Problem statement →
Give the number of lines in the material below that hold "Policy", and nothing besides.

Records supplied →
-=-=-=-=-

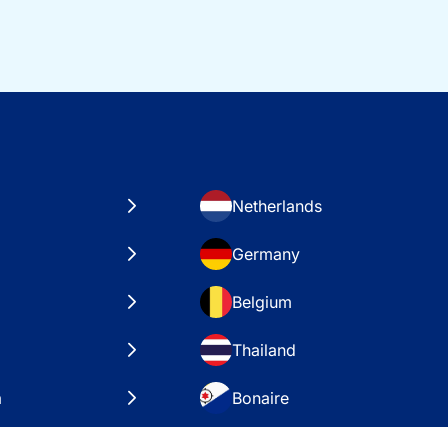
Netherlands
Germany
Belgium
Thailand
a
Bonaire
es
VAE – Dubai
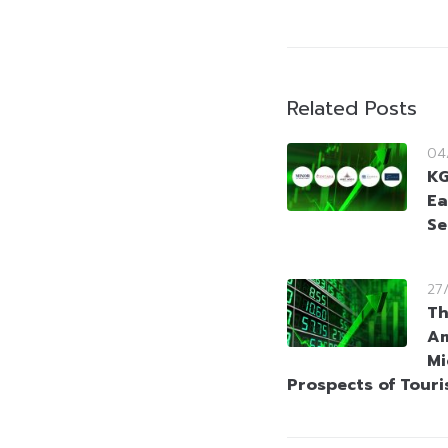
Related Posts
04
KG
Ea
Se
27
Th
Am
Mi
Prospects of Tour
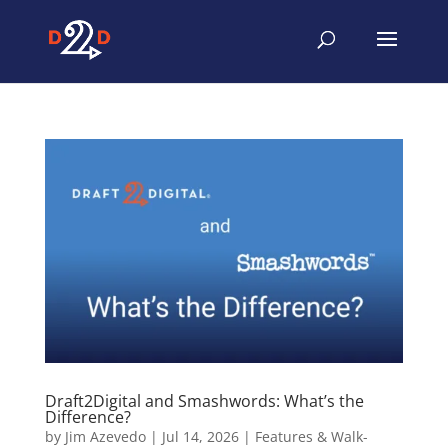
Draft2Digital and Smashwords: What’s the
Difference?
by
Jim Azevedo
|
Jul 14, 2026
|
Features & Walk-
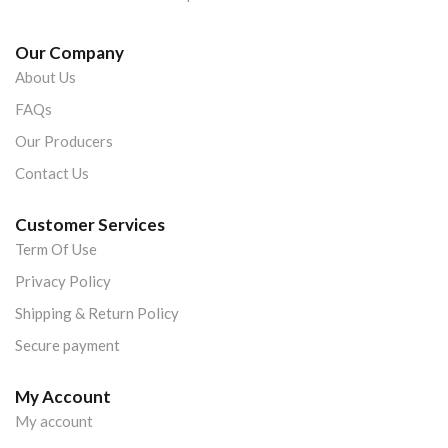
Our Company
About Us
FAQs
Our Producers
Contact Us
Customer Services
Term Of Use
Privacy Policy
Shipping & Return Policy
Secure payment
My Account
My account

-=-=-=-=-

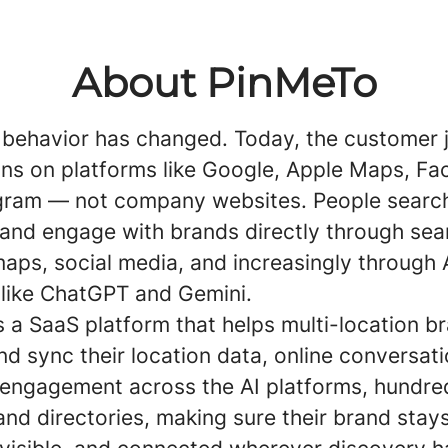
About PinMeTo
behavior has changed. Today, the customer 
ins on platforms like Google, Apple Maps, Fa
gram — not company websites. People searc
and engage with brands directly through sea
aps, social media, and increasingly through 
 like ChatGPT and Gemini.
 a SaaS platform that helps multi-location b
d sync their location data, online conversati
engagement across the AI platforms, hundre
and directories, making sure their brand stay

-=-=-=-=-

The answer →
2